"...And behold the star which they had seen in the east
went before them, until it came and stood over
where the Child was. And seeing the star they rejoiced
with exceeding great joy. And entering into the house,
they found the Child with Mary His Mother,
and falling down they adored Him;
and opening their treasures, they offered Him gifts:
gold, frankincense and myrrh...."
- Matthew 2:9-11
The gospel story of the Magi,
so closely associated with Epiphany,
is not meant to be read as an historical event.
Rather, it is a reflection on an important aspect
of the mystery of The Incarnation:
The Messiah has come to all people and not just to the Jews,
a theme highlighted by Matthew's gospel.
The word "magi" is Greek
and refers to a learned caste in Babylonia,
It fits into the symbolism of supernatural circumstances
that led representatives of the Gentile nations
to the Messiah.
References to prophecies of the Hebrew Scriptures
(for example, Isaiah 60:1-6) are used by the author
to emphasize the universal purpose of Jesus' birth.
This gospel reflection on the birth of the Messiah
was embellished by popular details as the centuries passed.
The number of Magi was set at three by Origen (d. 254)
because of the three gifts mentioned.
The Magi were turned into Kings in the 6th century
because of Old Testament references
Psalm 72:10; Isaiah 6O:3.
The representation of the Magi as three kings
along with their physical appearance
comes from pious legends in the 9th century.
They described the kings as representing
the three major races and gave them names:
Melchior, an old white man with a long white beard,
bearing the gift of gold;
Caspar, young and of darker hue, carrying
and Balthasar, a black man, offering myrrh.
GOLD FRANKINCENSE AND MYRRH
The three gifts mentioned in the gospel,
were traditional symbols of homage in the East.
Traditionally they have come to symbolize
the destiny of Jesus:
Gold for His Royalty
Frankincense for His Divinity
Myrrh for His Suffering and Death
It is an ancient custom to have a priest come
to bless the home on this Feast.
Since this is usually not possible today,
the same blessing can be read by the head of the home.
After the blessing is read aloud, the father uses
the blessed white chalk to place the initials of the 3 Kings -
Caspar, Melchior, and Balthazar -
on the inside of the door frame.
The initials can also be written on the red paper.
Frame the initials by the number of the year,
and connect all these symbols by crosses
for example, the new year: 20 + C + M + B + 12.
This symbolizes that all of our comings and goings
will always be in search of the TRUTH,
He whom the Magi searched for by the light of the star.
Epiphany Blessing of the Chalk Prayer
Traditionally offered by the father of the family:
Let us pray.
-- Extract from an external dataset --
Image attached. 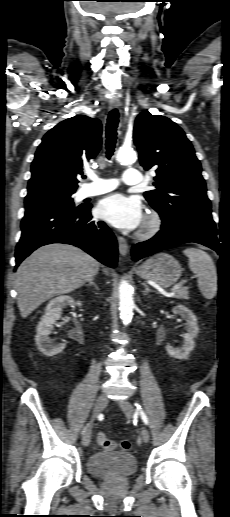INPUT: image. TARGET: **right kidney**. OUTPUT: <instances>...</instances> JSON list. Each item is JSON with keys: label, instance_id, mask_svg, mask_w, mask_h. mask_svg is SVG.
<instances>
[{"label": "right kidney", "instance_id": "ca27d5eb", "mask_svg": "<svg viewBox=\"0 0 230 517\" xmlns=\"http://www.w3.org/2000/svg\"><path fill=\"white\" fill-rule=\"evenodd\" d=\"M67 305L82 306L81 301H74L70 296H59L51 300L46 306L45 313L42 316L38 326L35 342L38 349L46 356H54L62 352L66 344H55L49 335L52 332L55 321L61 317L62 309Z\"/></svg>", "mask_w": 230, "mask_h": 517}]
</instances>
O Lord God, through the power of the priest,
Thou didst bless this creature chalk to make it helpful to man.
Grant that we who use it with faith and inscribe with it
the names of Thy saints Caspar, Melchior, and Balthazar
upon the entrance of our homes, may through their merits
and petition enjoy physical health and spiritual protection.
May all our coming and going during this New Year,
be always in search of Truth and Thy holy will for our lives. Through Christ our Lord.